Beyond political correctness, into brave spaces

Darrell Wheeler, Ph.D., MPH, ACSWHave you ever wished you had an absolute assurance that a challenging task or decision would result in an anticipated and favorable outcome that would satisfy everyone?

I can only imagine that you, like me, have had that experience more than once — and maybe more than once today.

The energy expended in being unsure about what course of action to take or for avoiding a difficult decision or task can be immobilizing.

Yet, for many of us this requirement is part of our regular experience. We have in our work or personal lives obligations — earned or thrust upon us — that require taking actions in uncharted or very difficult areas.

Tackling unfavorable or difficult challenges is, in part, what it means to be a social worker. This includes challenges in our contemporary social milieu, such as race, diversity, inclusivity and bigotry.

In the past few months, I have become increasingly concerned about the escalating assaults on human and social liberties and the lack of civility portrayed on the television, in print and in the world around me.

Whether it is denigrating a sitting U.S. president or acts of physical violence against civilians, it seems all to have become part of a numbing cycle that welcomes the sensational and celebrates the most disrespectful.

In such times, the voices decrying such acts seem too few and too overshadowed by the deafening cries for more “show” and excitement. So much of the sensationalism feels as if it is intended to keep us distracted and unfocused on truly moving toward human and social dignity for all.

I do not want this observation or tone to sound naïve or to be cast off as “just another soft liberal” proclamation; in fact, just the opposite.

Now is the time to raise our voices in opposition — and I know from communicating with our members that this holds true for many of you reading this. Now is the time for social work and social workers to demonstrate our commitment in action to the ethical principles of the profession.

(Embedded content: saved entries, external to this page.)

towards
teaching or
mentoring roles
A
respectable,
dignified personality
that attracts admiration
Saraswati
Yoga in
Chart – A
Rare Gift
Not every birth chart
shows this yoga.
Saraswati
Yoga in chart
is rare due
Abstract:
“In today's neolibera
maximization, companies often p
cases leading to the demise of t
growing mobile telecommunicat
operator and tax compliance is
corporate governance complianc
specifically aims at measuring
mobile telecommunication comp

Now is the time for us to take on difficult conversations that offer alternatives to the negativity too often dominating print and airwaves. This is our time and our place to raise our heads and demonstrate that we not only have social justice as a core value, but that we are capable and willing to bring solutions to the table, enabling justice to prevail.

There are many of you, of us, doing this on a daily basis — and I celebrate you.

However, with more than 600,000 social workers in the United States, we should be shaking and rattling the statehouses and stages across this country.

We cannot wait with watchful and hopeful eyes for certainty, because the uncertain is too nebulous.

Collectively we can — and must — act every day with purpose and mission to create the brave spaces for this work to occur.